IIRC, the jury instructuons ask jurors to use the standards of their community as seen by an average person. They don’t mention state law at all…

Check Smith v USA from 1977. That’s where they explain this.

Read the Miller Test. It’s outright stated in the second prong what is to be defined by the laws of the state it’s defined in.

  • Whether “the average person, applying contemporary community standards”, would find that the work, taken as a whole, appeals to the prurient interest.

  • Whether the work depicts or describes, in a patently offensive way, sexual conduct or excretory functions, specifically defined by applicable state law.

  • Whether the work, taken as a whole, lacks serious literary, artistic, political, or scientific value.

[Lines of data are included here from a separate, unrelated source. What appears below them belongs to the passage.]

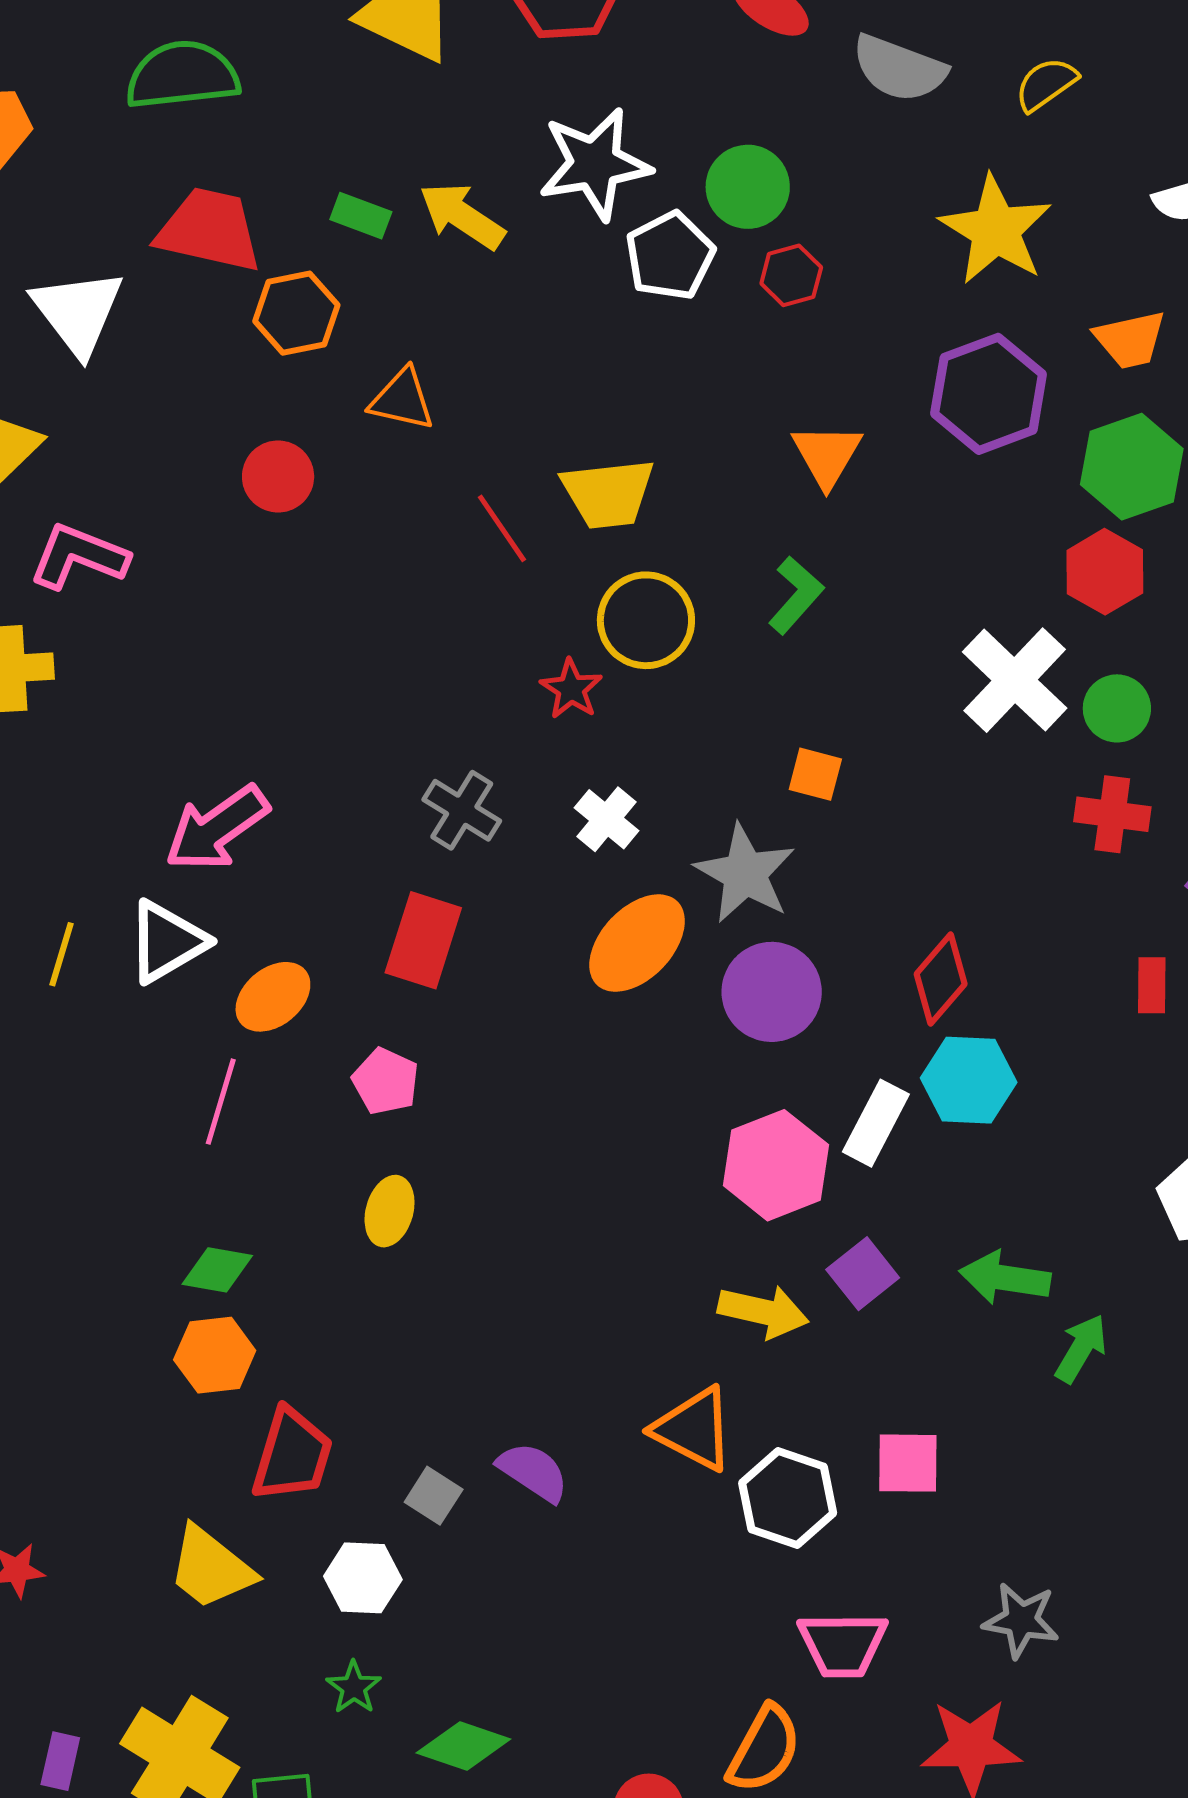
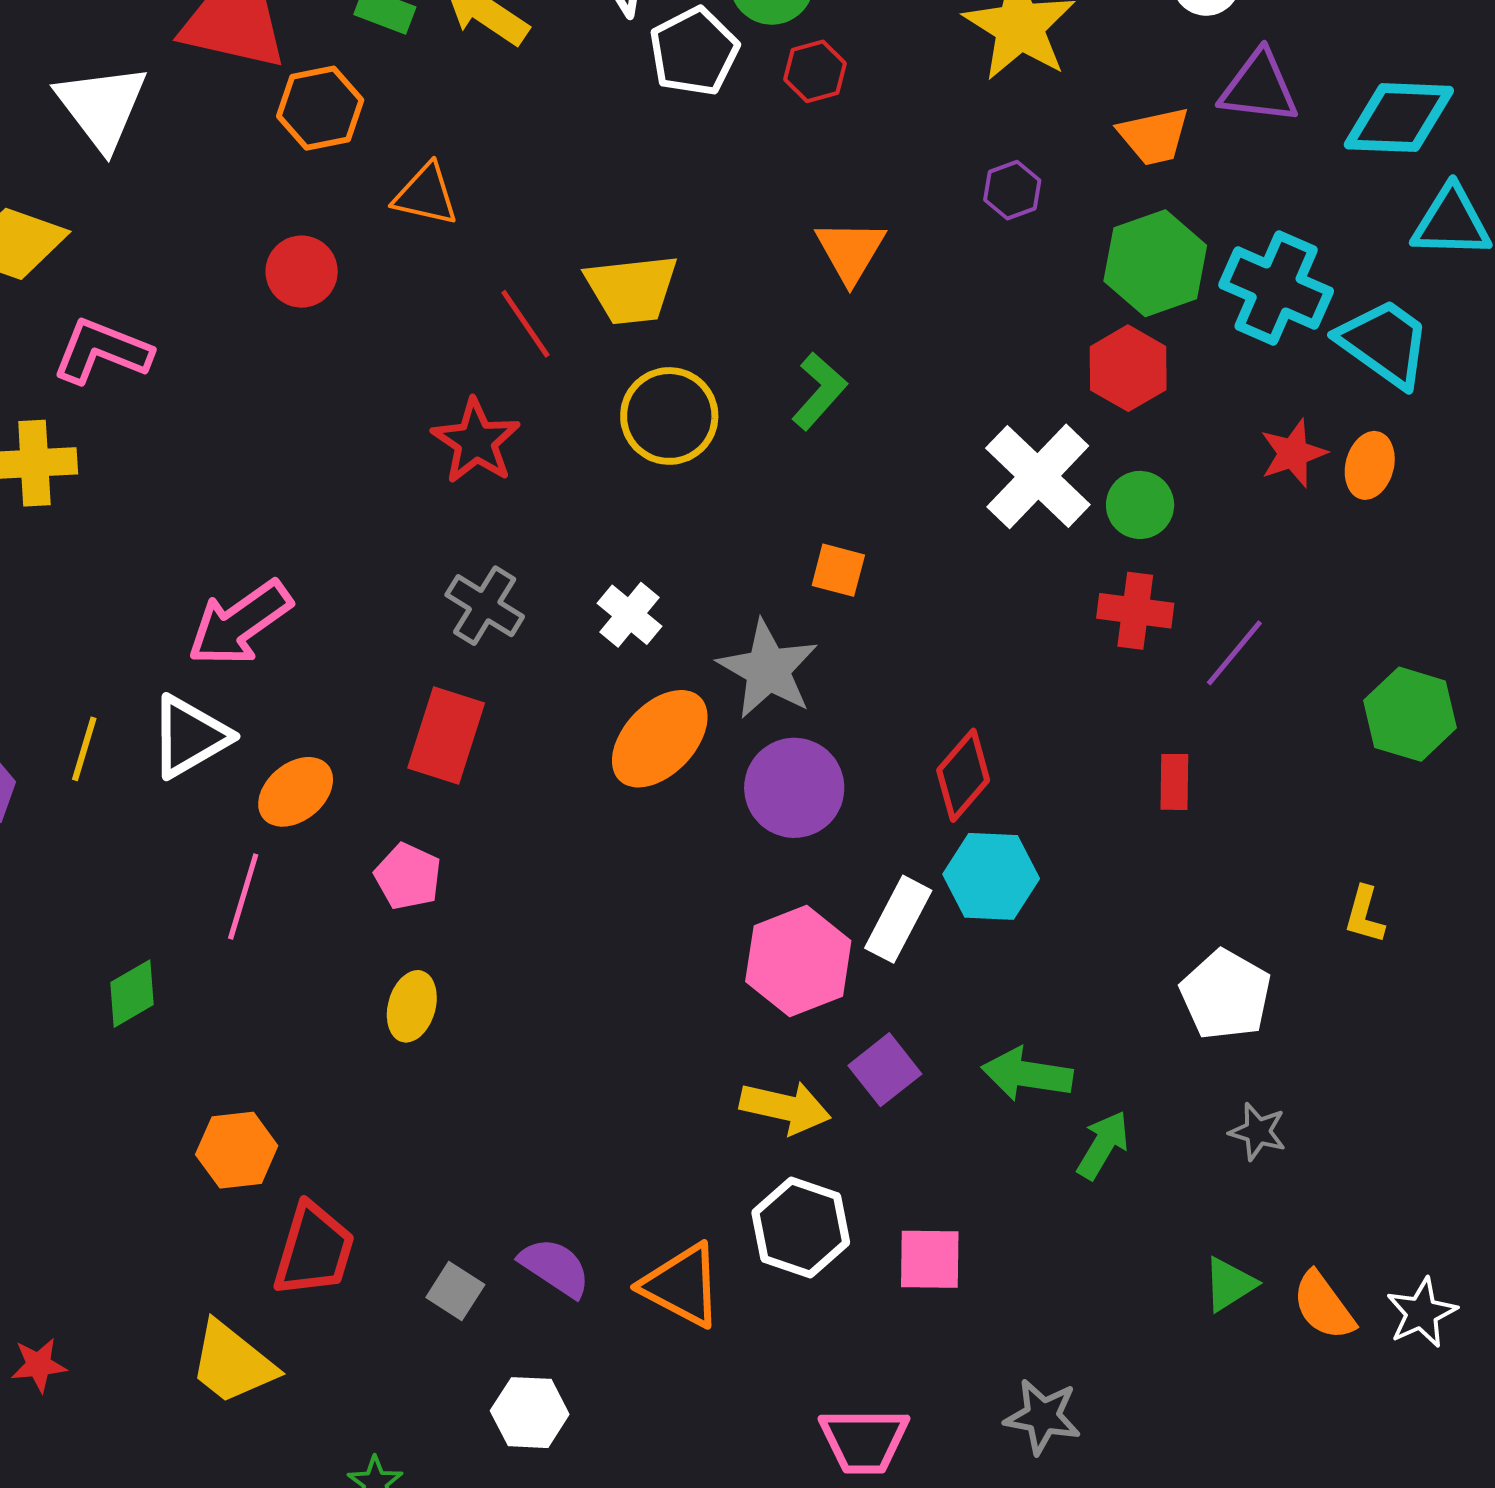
purple hexagon: (989, 394) -> (1012, 190), size x0.5
red star: (571, 689) -> (476, 441), moved, size x1.4
green diamond: (217, 1270) -> (132, 994), moved, turned -40
orange triangle: (694, 1429) -> (682, 1285), moved
white hexagon: (788, 1498) -> (801, 1227), moved
white hexagon: (363, 1578) -> (530, 1413), moved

No. “patently offensive” has to be defined by the law of that specific state for an indictment to proceed and affirmed by a jury to secure a conviction.

If it were that arbitrary, then loli and other forms of niche pornography would be virtually non-existent.

I’m aware of that decision, and the jurisprudence affect that has in the area of obscenity law doesn’t mitigate the degree of control the state legislatures have over what can be considered “patently offensive”.

In Smith, the defendant tried to claim that because the state of Iowa repealed crimes relating to MAILING obscene material, the law was inapplicable, but that was wrong because obscenity still had a definition under that state’s own laws which the material he was charged under fell under.
Federal courts still have to consider such statutes when evaluating a case, otherwise they will not be granted an indictment.

Obscenity is perhaps the only area of law where state law can “trump” federal law by simply not viewing such materials as “obscene”, as the US State of Oregon has been able to do.